## TASK INSTRUCTIONS
Which of the lines in the data below contain the string "sramota"? Copy each of them.
DATA EXCERPTS Start Marker
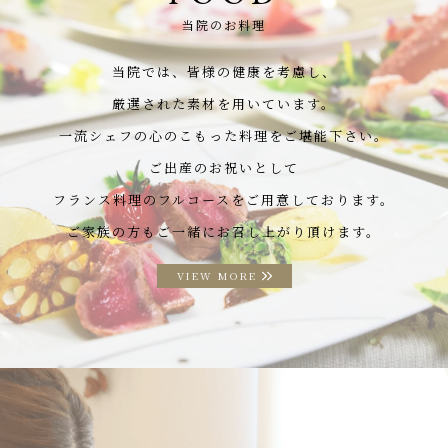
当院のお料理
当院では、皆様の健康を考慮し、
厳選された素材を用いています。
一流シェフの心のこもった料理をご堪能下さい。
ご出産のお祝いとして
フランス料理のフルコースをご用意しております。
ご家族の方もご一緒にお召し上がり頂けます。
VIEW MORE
DATA EXCERPTS End Marker
DATA EXCERPTS Start Marker
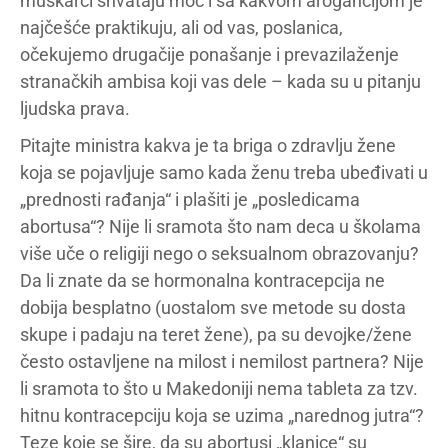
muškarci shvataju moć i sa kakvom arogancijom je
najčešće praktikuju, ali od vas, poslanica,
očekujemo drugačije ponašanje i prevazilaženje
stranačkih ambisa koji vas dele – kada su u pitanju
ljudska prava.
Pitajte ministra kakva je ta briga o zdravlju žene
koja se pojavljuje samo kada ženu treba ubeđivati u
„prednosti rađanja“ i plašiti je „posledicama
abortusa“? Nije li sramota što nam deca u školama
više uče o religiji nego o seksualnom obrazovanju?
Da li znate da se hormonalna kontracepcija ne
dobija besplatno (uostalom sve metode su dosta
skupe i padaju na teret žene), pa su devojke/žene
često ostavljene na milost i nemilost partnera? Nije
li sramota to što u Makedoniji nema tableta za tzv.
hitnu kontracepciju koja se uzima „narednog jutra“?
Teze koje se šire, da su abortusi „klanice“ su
DATA EXCERPTS End Marker
DATA EXCERPTS Start Marker
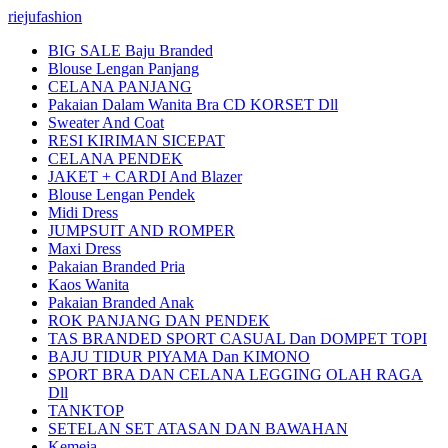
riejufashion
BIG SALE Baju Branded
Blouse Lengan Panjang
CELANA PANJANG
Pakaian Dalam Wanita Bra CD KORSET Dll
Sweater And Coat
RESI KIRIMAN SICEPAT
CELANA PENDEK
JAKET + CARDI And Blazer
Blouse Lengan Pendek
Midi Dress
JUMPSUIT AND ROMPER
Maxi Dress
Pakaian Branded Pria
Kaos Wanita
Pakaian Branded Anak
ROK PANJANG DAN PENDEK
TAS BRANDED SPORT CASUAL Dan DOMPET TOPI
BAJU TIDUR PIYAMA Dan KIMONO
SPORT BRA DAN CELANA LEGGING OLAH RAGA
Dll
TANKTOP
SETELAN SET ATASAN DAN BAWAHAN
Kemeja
DATA EXCERPTS End Marker
## RESPONSE BELOW
abortusa“? Nije li sramota što nam deca u školama
li sramota to što u Makedoniji nema tableta za tzv.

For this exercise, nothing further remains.